As I’ve previously mentioned, I’m in that limbo state of uncertainty that comes with searching for a new job in a new city. I often get asked by well-meaning family members and friends what it is exactly that I do all day. When this happens, I often hesitate for a few seconds trying to figure out what to tell them. Because to be honest with you, some days I’m more motivated than others and don’t work hard enough.

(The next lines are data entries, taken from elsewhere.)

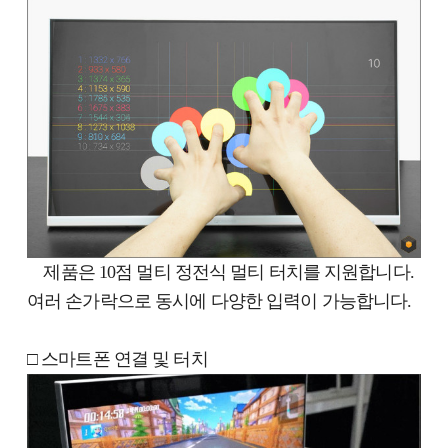
제품은 10점 멀티 정전식 멀티 터치를 지원합니다.
여러 손가락으로 동시에 다양한 입력이 가능합니다.
□ 스마트폰 연결 및 터치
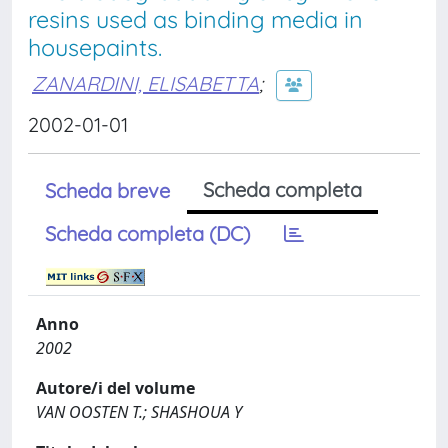
resins used as binding media in
housepaints.
ZANARDINI, ELISABETTA
;
2002-01-01
Scheda completa
Scheda breve
Scheda completa (DC)
Anno
2002
Autore/i del volume
VAN OOSTEN T.; SHASHOUA Y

At least a few times a week I go through job posting sites and apply to any jobs that even remotely resemble the field I hope to be in. However, as I’m sure anyone who has recently been on the job hunt knows, brand new jobs that fit your requirements are not posted every day. Therefore, I do have days “off” where I do personal projects or spend all day watching reruns of Behind Bars: Rookie Year with Desi. Which activities I do on my “off” days all depend on my state of mind. On bright and sunny days when I feel positive, I work hard to write (blog or writing exercises) and watch professional development videos in digital marketing. On the dark and cloudy days…both in actuality and mentally…I tend to fill my days with watercolor hand lettering practice and binge watching the first season of ITV’s Victoria...again.
It was on one of these dark and cloudy nights that I picked up Mindy Kaling’s Why Not Me, which has been sitting on my shelf for quite some time waiting for me to read. I’m not sure why it has taken me so long to get to it, but maybe it was because the universe was waiting for the right time to give me a push in the right direction. I started reading it around midnight and read straight through until I finished. I was then so hyped up that I stayed up until after 6 a.m. thinking about how I needed to work hard to get my life together.
In addition to being a huge fan of her books and The Mindy Project, I also admire Mindy Kaling as a professional kicking butt in all aspects of her industry. When I finished the book, I realized that even though I started off strong in applying to jobs and actively trying to improve my professional skills, self-doubt and the weight of rejection has really gotten to me. I can tell because I have a “Year in Pixels” in my bullet journal, and my green days are becoming more and more frequent.
The quote I have chosen to feature this week comes from one of her essays about how to feel confident in your career, as well as in life. It struck me the moment I read it, as it reminded me that confidence comes when you work hard. I’ve always prided myself on my dedication to my work, no matter if it’s personal or professional. I think I just needed a firm, but friendly reminder from my imaginary mentor Mindy Kaling. No one else is going to help me in this. I need to put in the hard work and let that take me on my journey.